Where I live, even if it's been misogynistically loaded by :reddit-logo: and related communities, "Karens" are very real, both in my neighborhood and where I go to get groceries. They argue, a lot, and are especially confrontational and condescending with employees. They will fight and demand a manager over a difference in cents or a matter of months on an expired coupon, and snap their fingers to get people's attention, lick fingers when handling their money as a performative thing they learned from TV, and it isn't just a women thing. For lack of an agreed-upon term, "Henrys" are roughly the same thing but dress like 55+ year old children, wear flip-flops and cargo shorts and have goatees to go with their thumb heads, and have more direct threats of violence toward employees for the same setbacks.

The other stereotype involves self-described libertarians. I knew dozens, in fact scores, during college, and many never grew out of it. Speaking of growing up, almost every single one of them at some point argued with me, usually unprompted, that age of consent laws are "a social construct" and that "a lot of teenagers, and even children" (their words not mine :desolate: ) "are easily as logical and capable of consent as adults." Lots of them cited how child marriage is common and normal or even that they had ancestors that had child marriages and dared me to say their ancestors were pedophiles (in one case, I did dare say that. Yes, there was a fight). They didn't agree on everything but their desire to violate teenagers was a consistent trait. :epstein:

  • Mardoniush [she/her]
    ·
    2 years ago

    Karens are, sadly, a thing. I really don't know what to do when some of my friends start to have a Karen moment, except try to gently defuse the situation. I have a theory it's a response to the economic and social precarity of middle-aged women in the middle classes, related to the "Social Invisibility" many older women experience in all classes. There are two responses for middle-class women who find this intolerable.

    1. Wear a lot of purple and be charmingly eccentric (I fully support this option)

    2. Be a Karen, act in all the ways people find are most annoying in masculine-coded people, but without the social hierarchy giving you the cred to pull it off.

    And I get it, the process of "Femininity isn't working anymore, I'll try treating people how every 45-Year old Male Bank Manager has treated me all my life" but it's a horrible thing to behold and it doesn't make them not an asshole.

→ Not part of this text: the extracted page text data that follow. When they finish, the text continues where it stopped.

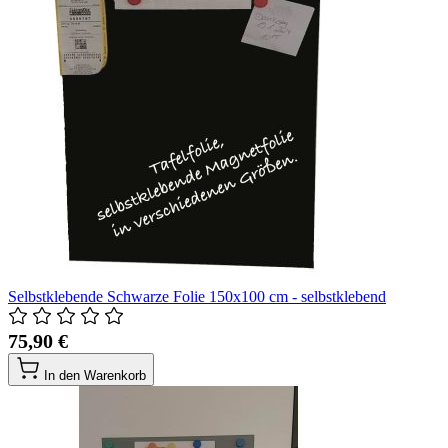
Selbstklebende Schwarze Folie 150x100 cm - selbstklebend
75,90 €
In den Warenkorb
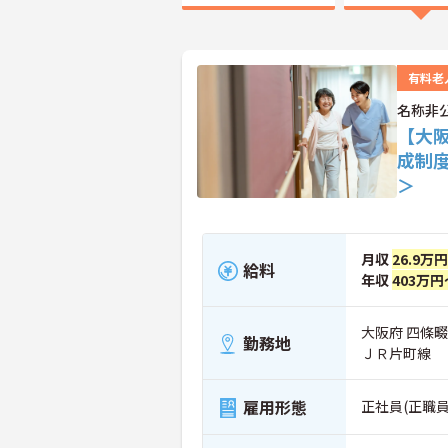
有料老
名称非
【大
成制
＞
月収
26.9万
給料
年収
403万円
大阪府 四條
勤務地
ＪＲ片町線
雇用形態
正社員(正職員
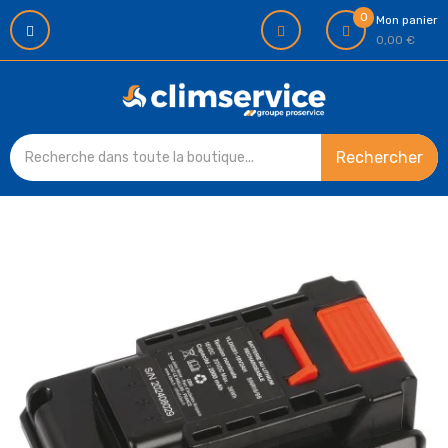
0
Mon panier
0,00 €
Rechercher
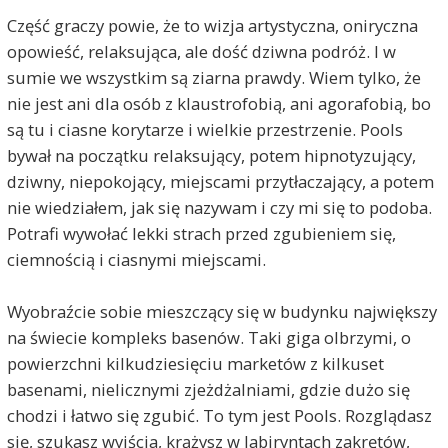
Część graczy powie, że to wizja artystyczna, oniryczna
opowieść, relaksująca, ale dość dziwna podróż. I w
sumie we wszystkim są ziarna prawdy. Wiem tylko, że
nie jest ani dla osób z klaustrofobią, ani agorafobią, bo
są tu i ciasne korytarze i wielkie przestrzenie. Pools
bywał na początku relaksujący, potem hipnotyzujący,
dziwny, niepokojący, miejscami przytłaczający, a potem
nie wiedziałem, jak się nazywam i czy mi się to podoba.
Potrafi wywołać lekki strach przed zgubieniem się,
ciemnością i ciasnymi miejscami.
Wyobraźcie sobie mieszczący się w budynku największy
na świecie kompleks basenów. Taki giga olbrzymi, o
powierzchni kilkudziesięciu marketów z kilkuset
basenami, nielicznymi zjeżdżalniami, gdzie dużo się
chodzi i łatwo się zgubić. To tym jest Pools. Rozglądasz
się, szukasz wyjścia, krążysz w labiryntach zakrętów,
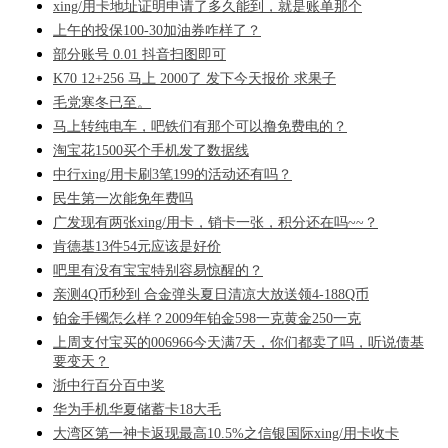
xing/用卡地址证明申请了多久能到，就是账单那个
上午的投保100-30加油券咋样了？
部分账号 0.01 抖音扫图即可
K70 12+256 马上 2000了 发下今天报价 求果子
毛党寒冬已至。
马上转纯电车，吧铁们有那个可以撸免费电的？
淘宝花1500买个手机发了数据线
中行xing/用卡刷3笔199的活动还有吗？
民生第一次能免年费吗
广发现有两张xing/用卡，销卡一张，积分还在吗~~？
肯德基13件54元应该是好价
吧里有没有宝宝特别容易惊醒的？
亲测4Q币秒到 合金弹头夏日清凉大放送领4-188Q币
铂金手镯怎么样？2009年铂金598一克黄金250一克
上周支付宝买的006966今天满7天，你们都卖了吗，听说债基
要变天？
浙中行百分百中奖
华为手机华夏储蓄卡18大毛
大湾区第一神卡返现最高10.5%之信银国际xing/用卡收卡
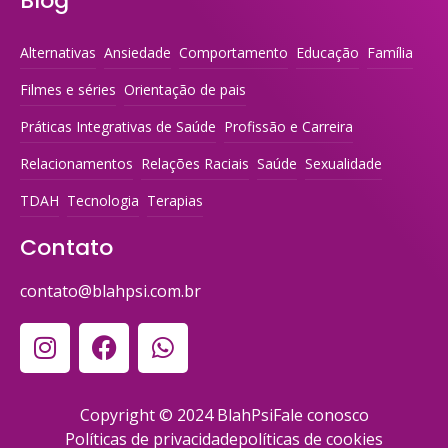
Blog
Alternativas
Ansiedade
Comportamento
Educação
Família
Filmes e séries
Orientação de pais
Práticas Integrativas de Saúde
Profissão e Carreira
Relacionamentos
Relações Raciais
Saúde
Sexualidade
TDAH
Tecnologia
Terapias
Contato
contato@blahpsi.com.br
Copyright © 2024 BlahPsi
Fale conosco
Políticas de privacidade
políticas de cookies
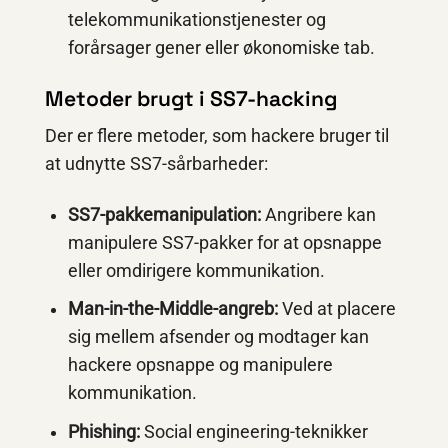
telekommunikationstjenester og
forårsager gener eller økonomiske tab.
Metoder brugt i SS7-hacking
Der er flere metoder, som hackere bruger til
at udnytte SS7-sårbarheder:
SS7-pakkemanipulation:
Angribere kan
manipulere SS7-pakker for at opsnappe
eller omdirigere kommunikation.
Man-in-the-Middle-angreb:
Ved at placere
sig mellem afsender og modtager kan
hackere opsnappe og manipulere
kommunikation.
Phishing:
Social engineering-teknikker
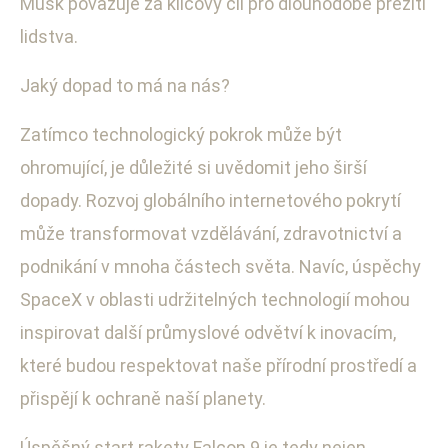
Musk považuje za klíčový cíl pro dlouhodobé přežití
lidstva.
Jaký dopad to má na nás?
Zatímco technologický pokrok může být
ohromující, je důležité si uvědomit jeho širší
dopady. Rozvoj globálního internetového pokrytí
může transformovat vzdělávání, zdravotnictví a
podnikání v mnoha částech světa. Navíc, úspěchy
SpaceX v oblasti udržitelných technologií mohou
inspirovat další průmyslové odvětví k inovacím,
které budou respektovat naše přírodní prostředí a
přispějí k ochraně naší planety.
Úspěšný start rakety Falcon 9 je tedy nejen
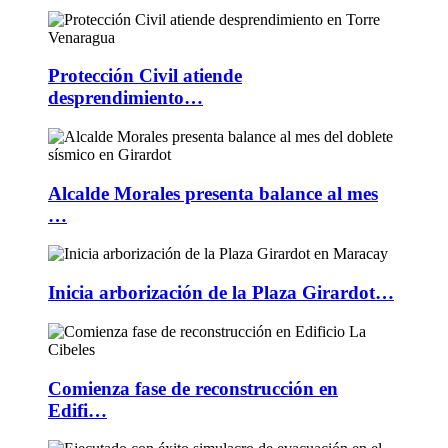
Protección Civil atiende
desprendimiento…
Alcalde Morales presenta balance al mes
…
Inicia arborización de la Plaza Girardot…
Comienza fase de reconstrucción en
Edifi…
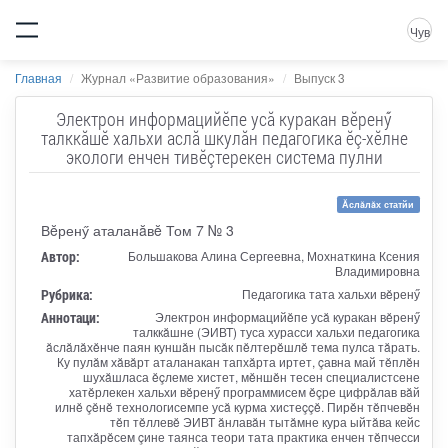
Чув
Главная
Журнал «Развитие образования»
Выпуск 3
Электрон информацийĕпе усă куракан вĕренӳ
талккăшĕ хальхи аслă шкулăн педагогика ĕç-хĕлне
экологи енчен тивĕçтерекен система пулни
Ăслăлăх статйи
Вĕренӳ аталанăвĕ Том 7 № 3
Автор:
Большакова Алина Сергеевна, Мохнаткина Ксения
Владимировна
Рубрика:
Педагогика тата хальхи вĕренӳ
Аннотаци:
Электрон информацийĕпе усă куракан вĕренӳ
талккăшне (ЭИВТ) туса хурасси хальхи педагогика
ăслăлăхĕнче паян куншăн пысăк пĕлтерĕшлĕ тема пулса тăрать.
Ку пулăм хăвăрт аталанакан тапхăрта иртет, çавна май тĕплĕн
шухăшласа ĕçлеме хистет, мĕншĕн тесен специалистсене
хатĕрлекен хальхи вĕренӳ программисем ĕçре цифрăлав вăй
илнĕ çĕнĕ технологисемпе усă курма хистеççĕ. Пирĕн тĕпчевĕн
тĕп тĕллевĕ ЭИВТ ăнлавăн тытăмне кура ыйтăва кейс
тапхăрĕсем çине таянса теори тата практика енчен тĕпчесси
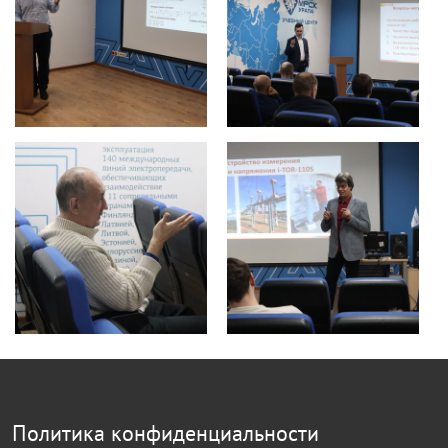
Политика конфиденциальности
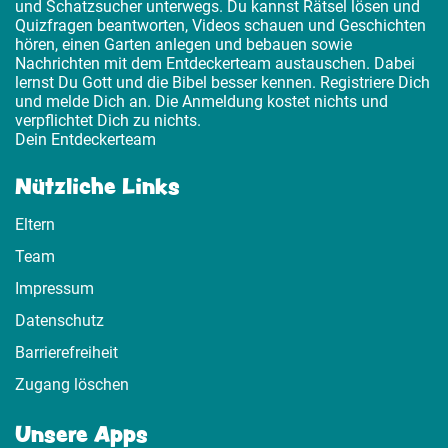
und Schatzsucher unterwegs. Du kannst Rätsel lösen und
Quizfragen beantworten, Videos schauen und Geschichten
hören, einen Garten anlegen und bebauen sowie
Nachrichten mit dem Entdeckerteam austauschen. Dabei
lernst Du Gott und die Bibel besser kennen. Registriere Dich
und melde Dich an. Die Anmeldung kostet nichts und
verpflichtet Dich zu nichts.
Dein Entdeckerteam
Nützliche Links
Eltern
Team
Impressum
Datenschutz
Barrierefreiheit
Zugang löschen
Unsere Apps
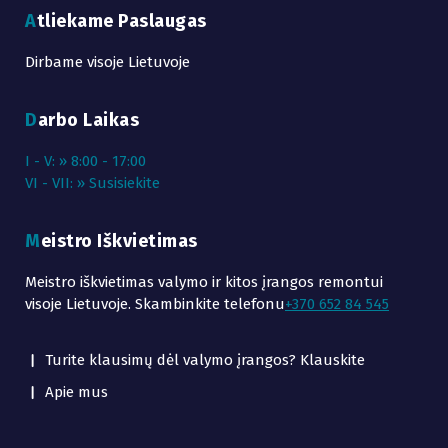
Atliekame Paslaugas
Dirbame visoje Lietuvoje
Darbo Laikas
I - V: » 8:00 - 17:00
VI - VII: » Susisiekite
Meistro Iškvietimas
Meistro iškvietimas valymo ir kitos įrangos remontui
visoje Lietuvoje. Skambinkite telefonu
+370 652 84 545
Turite klausimų dėl valymo įrangos? Klauskite
Apie mus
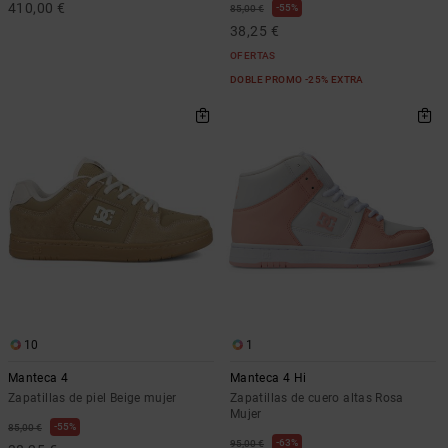
410,00 €
55%
85,00 €
38,25 €
OFERTAS
DOBLE PROMO -25% EXTRA
10
1
Manteca 4
Manteca 4 Hi
Zapatillas de piel Beige mujer
Zapatillas de cuero altas Rosa
Mujer
55%
85,00 €
63%
95,00 €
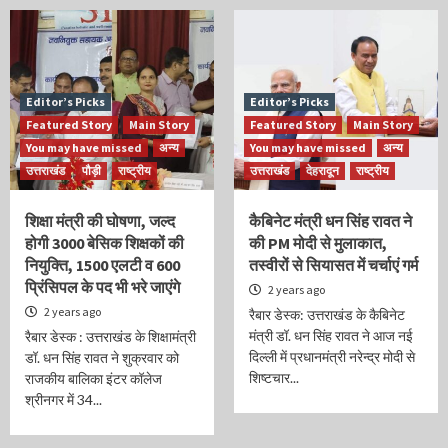
Editor’s Picks
Editor’s Picks
Featured Story
Main Story
Featured Story
Main Story
You may have missed
अन्य
You may have missed
अन्य
उत्तराखंड
पौड़ी
राष्ट्रीय
उत्तराखंड
देहरादून
राष्ट्रीय
शिक्षा मंत्री की घोषणा, जल्द
कैबिनेट मंत्री धन सिंह रावत ने
होगी 3000 बेसिक शिक्षकों की
की PM मोदी से मुलाकात,
नियुक्ति, 1500 एलटी व 600
तस्वीरों से सियासत में चर्चाएं गर्म
प्रिंसिपल के पद भी भरे जाएंगे
2 years ago
2 years ago
रैबार डेस्क: उत्तराखंड के कैबिनेट
मंत्री डॉ. धन सिंह रावत ने आज नई
रैबार डेस्क : उत्तराखंड के शिक्षामंत्री
दिल्ली में प्रधानमंत्री नरेन्द्र मोदी से
डॉ. धन सिंह रावत ने शुक्रवार को
शिष्टचार...
राजकीय बालिका इंटर कॉलेज
श्रीनगर में 34...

    • MolotovHalfEmpty [he/him]
      ·
      2 years ago

      This is extremely, insightfully on point. And I absolutely support a woman's right to wear a lot of purple and get a little nutty with it. Those are some of my favourite people. In fact one gave me a recipe the other day because she saw I was picking wild garlic and when I told her thanks she said it was even better when made with "that weed butter" before laughing to herself as she walked off. I stan our purple queens.